- Frauenrechtsorganisationen in der Türkei haben sich angesichts des offiziellen Austritts des Landes aus der Istanbul-Konvention für einen stärkeren Frauenrechtskampf ausgesprochen.
- Auch die Menschenrechtsorganisation Amnesty International äusserte sich in einer Mitteilung: Die Türkei habe die Uhr für Frauenrechte um zehn Jahre zurückgedreht. Millionen von Frauen und Mädchen seien nun einem grösseren Risiko ausgesetzt, Opfer von Gewalt zu werden.
- Das Land tritt trotz heftiger Kritik per 1. Juli offiziell aus dem Abkommen zum Schutz von Frauen gegen Gewalt aus.
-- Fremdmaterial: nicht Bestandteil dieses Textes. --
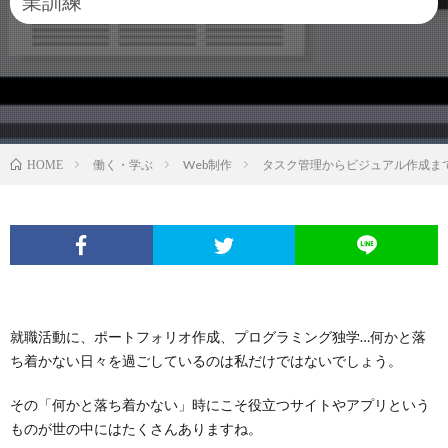
業訓練
働く・学ぶ
Web制作
タスク管理からビジュアル作成ま
HOME
就職活動に、ポートフォリオ作成、プログラミング独学…何かと落
ち着かない日々を過ごしているのは私だけではないでしょう。
その「何かと落ち着かない」時にこそ役立つサイトやアプリという
ものが世の中にはたくさんありますね。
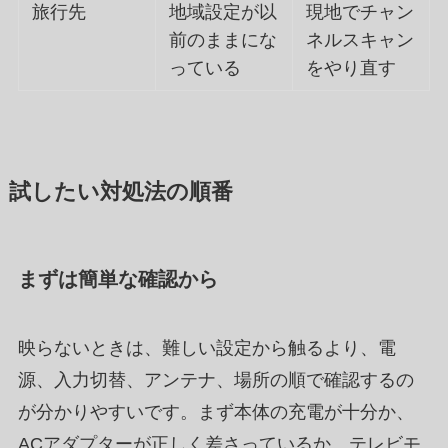
旅行先
地域設定が以
現地でチャン
前のままにな
ネルスキャン
っている
をやり直す
試したい対処法の順番
まずは簡単な確認から
映らないときは、難しい設定から触るより、電
源、入力切替、アンテナ、場所の順で確認するの
が分かりやすいです。まず本体の充電が十分か、
ACアダプターが正しく差さっているか、テレビモ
Es sind deswegen Demonstrationen angekündigt.
Die Chefin der Föderation der Frauenverbände der Türkei, Canan Güllü, sagte bezüglich des heute in Kraft tretenden Austritts gegenüber der Deutschen Presse-Agentur: «Nichts kann uns die Stimmung und Motivation verderben.» Nichtsdestotrotz hätten Opfer von Gewalt in der Türkei zunehmend mehr Angst und fragten sich, «wer sie schützen wird», so Canan Güllü weiter.
Wenn Politikerinnen und Politiker auf Landesebene nicht mehr mitspielten und die Konvention nicht umsetzten, würden sich Verbände eben an die regionalen Regierungen wenden.
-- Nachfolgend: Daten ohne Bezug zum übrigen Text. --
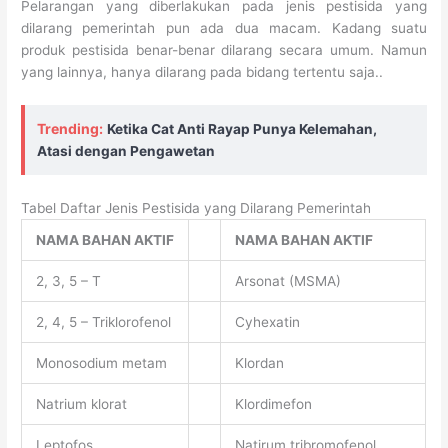
Pelarangan yang diberlakukan pada jenis pestisida yang
dilarang pemerintah pun ada dua macam. Kadang suatu
produk pestisida benar-benar dilarang secara umum. Namun
yang lainnya, hanya dilarang pada bidang tertentu saja..
Trending:
Ketika Cat Anti Rayap Punya Kelemahan,
Atasi dengan Pengawetan
Tabel Daftar Jenis Pestisida yang Dilarang Pemerintah
NAMA BAHAN AKTIF
NAMA BAHAN AKTIF
2, 3, 5 – T
Arsonat (MSMA)
2, 4, 5 – Triklorofenol
Cyhexatin
Monosodium metam
Klordan
Natrium klorat
Klordimefon
Leptofos
Natirum tribromofenol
Canan Güllü sagte auch: «Frauen machen 50 Prozent der Population dieses Landes aus. Die Verantwortlichen dieses Entscheids können sie nicht einfach ignorieren und das Fenster zu Menschenrechten nicht einfach schliessen.»
Erdogan fasste den Austrittsentschluss im März
Präsident Recep Tayyip Erdogan hatte den Austrittsentschluss im März verkündet. Es kam landesweit zu Protesten. Auch international gab es viel Kritik. Organisationen und Parteien klagten gegen die Entscheidung. Das oberste Verwaltungsgericht der Türkei wies die Klage aber am Dienstag ab. Güllü kritisierte die Entscheidung des Gerichts als «politisches Urteil».
Die Türkei ist das erste Land, das aus der Konvention austritt. Die Generalsekretärin von Amnesty International, Agnès Callamard, sagte: «Türkei hat die Uhr für Frauenrechte um zehn Jahre zurückgestellt und einen erschreckenden Präzedenzfall geschaffen.»
Für Kritik im Land sorgt derzeit auch eine Passage einer geplanten Justizreform. Berichten zufolge sieht diese vor, dass zur Verfolgung von sexuellem Missbrauch etwa konkrete Beweise für die Tat vorgelegt werden müssten. Verhaftungen wegen Sexualdelikten würden so unmöglich gemacht, hiess es von Frauenrechtsorganisationen.